What the official seems to be true as queries sent to some of the Members by IANS on several aspects were not even acknowledged nor they answer or return the calls.
Meanwhile, the government has called for applications for the post of Member (Non-Life) as the incumbent T.L.Alamelu’s tenure is ending in May, officials said.
Be that as it may, industry officials had told IANS that the incoming IRDAI Chairman has important tasks like setting the house in order, working towards its core mission of policyholder’s interest, speeding up the new company licensing process, avoiding micromanagement and others.
They also said upward revision of motor third party premium, simplification of its regulations, leveling the playing field are some of the other areas, the officials added.
Industry officials told IANS that the IRDAI has not licensed any new insurer during the past couple of years.
Even the Andhra Pradesh government’s initiative to set up a crop insurance company is getting delayed, they said.
“Globally in the insurance sector, many things are changing focussed on safeguarding the policyholder’s interest, growing the industry and making the players remain solvent,” a head of a large non-life insurer had told IANS on the condition of anonymity.
The industry officials told IANS that IRDAI had gone into micro-managing the sector with various regulations warranting more structures for monitoring resulting in undesirable outcomes.
“The moment you go into granularity, it takes away the focus on insurance.

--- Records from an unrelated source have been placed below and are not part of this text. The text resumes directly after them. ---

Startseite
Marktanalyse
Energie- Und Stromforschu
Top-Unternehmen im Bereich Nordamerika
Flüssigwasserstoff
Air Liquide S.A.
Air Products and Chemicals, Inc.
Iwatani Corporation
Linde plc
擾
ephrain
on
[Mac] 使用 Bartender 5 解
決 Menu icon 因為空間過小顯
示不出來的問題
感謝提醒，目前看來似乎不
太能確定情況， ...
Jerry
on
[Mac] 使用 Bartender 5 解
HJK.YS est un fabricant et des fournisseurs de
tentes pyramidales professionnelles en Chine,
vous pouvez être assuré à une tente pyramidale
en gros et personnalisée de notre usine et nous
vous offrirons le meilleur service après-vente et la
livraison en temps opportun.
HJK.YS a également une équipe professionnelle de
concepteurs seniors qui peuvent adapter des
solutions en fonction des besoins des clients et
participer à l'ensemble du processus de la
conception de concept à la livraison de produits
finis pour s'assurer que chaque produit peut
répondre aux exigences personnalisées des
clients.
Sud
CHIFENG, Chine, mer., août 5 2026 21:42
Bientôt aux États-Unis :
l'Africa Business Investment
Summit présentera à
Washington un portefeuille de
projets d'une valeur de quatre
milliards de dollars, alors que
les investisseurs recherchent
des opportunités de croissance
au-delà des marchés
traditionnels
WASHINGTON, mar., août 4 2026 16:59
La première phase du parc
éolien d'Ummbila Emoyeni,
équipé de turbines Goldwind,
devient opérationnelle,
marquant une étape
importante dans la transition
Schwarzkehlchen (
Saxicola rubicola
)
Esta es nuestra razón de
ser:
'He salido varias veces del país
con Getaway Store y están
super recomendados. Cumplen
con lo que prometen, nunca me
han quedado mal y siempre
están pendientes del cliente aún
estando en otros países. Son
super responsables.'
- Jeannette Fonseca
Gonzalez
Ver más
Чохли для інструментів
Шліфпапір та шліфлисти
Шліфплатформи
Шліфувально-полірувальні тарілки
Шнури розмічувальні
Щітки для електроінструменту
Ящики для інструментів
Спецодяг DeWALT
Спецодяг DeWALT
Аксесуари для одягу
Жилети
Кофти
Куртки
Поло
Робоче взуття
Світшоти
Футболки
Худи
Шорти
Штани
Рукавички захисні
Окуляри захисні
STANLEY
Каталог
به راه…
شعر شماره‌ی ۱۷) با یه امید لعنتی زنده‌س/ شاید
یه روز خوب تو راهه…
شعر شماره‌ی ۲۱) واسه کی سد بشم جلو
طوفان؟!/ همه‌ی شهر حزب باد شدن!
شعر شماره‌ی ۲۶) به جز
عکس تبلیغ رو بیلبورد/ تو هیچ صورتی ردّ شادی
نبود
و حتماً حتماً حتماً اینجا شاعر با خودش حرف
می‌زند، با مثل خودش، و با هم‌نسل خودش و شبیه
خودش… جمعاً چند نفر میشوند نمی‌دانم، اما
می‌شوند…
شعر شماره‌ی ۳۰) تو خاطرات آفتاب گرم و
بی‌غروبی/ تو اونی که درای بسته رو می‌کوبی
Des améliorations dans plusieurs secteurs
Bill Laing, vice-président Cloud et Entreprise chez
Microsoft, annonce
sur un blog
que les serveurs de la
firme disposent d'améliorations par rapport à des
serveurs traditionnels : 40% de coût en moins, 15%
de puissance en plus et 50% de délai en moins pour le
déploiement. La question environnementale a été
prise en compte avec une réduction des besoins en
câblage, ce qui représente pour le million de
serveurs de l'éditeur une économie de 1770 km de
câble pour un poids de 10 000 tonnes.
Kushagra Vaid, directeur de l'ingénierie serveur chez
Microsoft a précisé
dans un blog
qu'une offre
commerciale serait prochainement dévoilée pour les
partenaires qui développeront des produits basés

The IRDAI should first address the structural issues,” a CEO of a private insurer told IANS.
N.Rangachary, the first IRDAI Chairman, told IANS that it is time to do a review of IRDAI since it is more than two decades old and several senior industry officials have voiced their views to IANS.
“There should be a review committee to go into all regulatory aspects. It is time to see whether the original goal of forming the regulatory body has been fulfilled and if not, the action to be taken,” Rangachary suggested.
Industry officials also told IANS that IRDAI should not be a parking lot for retired bureaucrats as a post retirement perk.
“What kind of energy can a retired bureaucrat or an official from public sector insurance companies bring in? The financial services industry is changing fast. But the insurance regulator is still in the year 2000,” a CEO of an insurance company not wanting to be named told IANS.
“There is nothing wrong in having a seasoned civil servant as the Chairperson of the Authority, who can bring to bear her/his unalloyed administrative capabilities, ably assisted by the full-time Members, who are from insurance background, viz., life, non-life, reinsurance and actuarial, which has been the case as of now,” D. Varadarajan, a Supreme Court lawyer specialising in Insurance and Corporate Laws and a Member on KPN Committee on Insurance Laws Reforms told IANS.
“In the past, the Government has also experimented with industry insiders as the Chairperson,” he added.
Industry officials also told IANS that the ease of doing insurance business in India is almost nil.
“Ease of doing insurance business in India? You must be joking. One should ask the industry players on how IRDAI is a control freak. The licence permit raj is in full force in the insurance sector,” a senior industry official preferring anonymity told IANS.
The IRDAI not only licences the insurers, intermediaries but also the outsourcing agencies like the healthcare claim processing companies.